Comparison of bird diet at two different nests

I have a list with the different prey types and quantities that birds at Nest $1$ gave to their fledglings. I also have the same information for another nest of the same bird species.

Suppose I have

NEST 1
Mammals: 500
Arthropods: 200
Birds: 20

NEST 2
Mammals: 180
Arthropods: 50
Birds: 3

Can I use the Chi-squared test to demonstrate the diets are actually very similar (or maybe not similar)?

Of course, my actual data is more complex, with more classes (to family level).


Solution 1:

Your idea to do a chi-squared test of homogeneity seems correct. I put the fictitious data of your question into a contingency table in R:

nest.1 = c(500, 200, 20)
nest.2 = c(100, 50, 3)
TAB = rbind(nest.1, nest.2)
TAB
       [,1] [,2] [,3]
nest.1  500  200   20
nest.2  100   50    3

Then R does the chi-squared test, as shown below. Or it is not difficult to do on a calculator.

chisq.test(TAB)

        Pearson's Chi-squared test

data:  TAB
X-squared = 1.6849, df = 2, p-value = 0.4307

Warning message:
In chisq.test(TAB) : 
 Chi-squared approximation may be incorrect

As you may know, the chi-squared test statistic is computed using the observed counts in TAB along with expected counts computed using the marginal totals of TAB according to the null hypothesis that the two nests have the same proportions of food categories. If any of the expected counts are smaller than $5$ the chi-squared statistic may not have the intended chi-squared distribution, and thus the P-value may be misleading.

For your data the the expected counts can be displayed as follows:

chisq.test(TAB)$exp
           [,1]      [,2]      [,3]
nest.1 494.8454 206.18557 18.969072
nest.2 105.1546  43.81443  4.030928
Warning message:
In chisq.test(TAB) : 
 Chi-squared approximation may be incorrect

Because only one of the expected counts is below $5$ and it is above $3$ the P-value $0.53 > 0.05 = 5\%$ is likely OK, indicating no evidence that the two nests differ as to relative frequencies of food categories. (Many statisticians would trust the P-value, if most counts are below $5,$ but none below $3.)$

However, as implemented in R, chisq.test can simulate a more accurate P-value when there is an error message. If you need to do this with your real data, the procedure is as below. (I would always do the simulation anytime there is a warning message, just to be sure. The simulation method in R is carefully implemented and I have found it to be trustworthy.)

chisq.test(TAB, sim=T)

        Pearson's Chi-squared test 
        with simulated p-value 
        (based on 2000 replicates)

data:  TAB
X-squared = 1.6849, df = NA, p-value = 0.4233

This may be necessary if you have more food categories (some of which may have low counts).

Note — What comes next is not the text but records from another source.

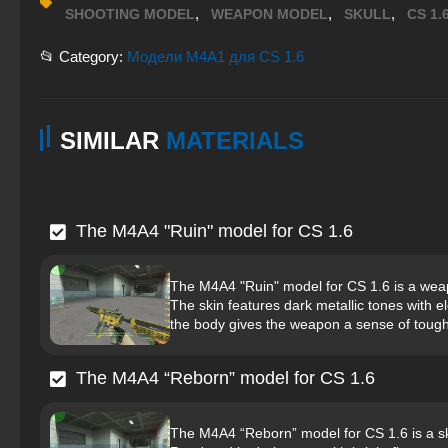
,
,
,
SHOOTING MODEL
WEAPON MODEL
SKULL
CS 1.
📂 Category:
Модели M4A1 для CS 1.6
SIMILAR
MATERIALS
The M4A4 "Ruin" model for CS 1.6
The M4A4 "Ruin" model for CS 1.6 is a weap
The skin features dark metallic tones with e
the body gives the weapon a sense of tough
The M4A4 “Reborn” model for CS 1.6
The M4A4 “Reborn” model for CS 1.6 is a ski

I am not saying that a chi-squared test of homogeneity is the only way to analyze your data, but it is s very commonly used method and will be understood by most people reading an account of your study.

Note: As such questions go, I think your project is very well explained (+1) and the best method of analysis is pretty obvious. However, in future. if you have questions that are more about statistical practice than about mathematical statistics, I would suggest posting on stats.stackexchange.com where experienced moderators and knowledgeable applied statisticians regularly comment on the validity of Answers.

Solution 2:

The test you might want is the chi-squared test for the rows of a contingency table to have the same distribution. In your case, the contingency table is $$ \begin{array}{c|c|c|c} &\text{mammals}&\text{arthropods}&\text{birds}&\text{total}\\ \hline \text{nest }1&500&200&20&720\\ \hline \text{nest }2&180&50&3&233\\ \hline \text{total}&680&250&23&953 \end{array} $$ The test is based on the assumption that distribution of the so called contingency chi-squared statistic is approximately a chi-squared distribution with $\ (r-1)(c-1)\ $ degrees of freedom, where $\ r\ $ is the number of rows and $\ c\ $ the number of columns in your contingency table (excluding those containing the row and column totals). This will be the case if the numbers in each row of the table are multinomially distributed, and the probability of an item going into column $\ j\ $ has the same value $\ q_j\ $ for all rows (which is your null hypothesis), where $\ q_j>0\ $ and $\ \sum_\limits{j}q_j=1\ $.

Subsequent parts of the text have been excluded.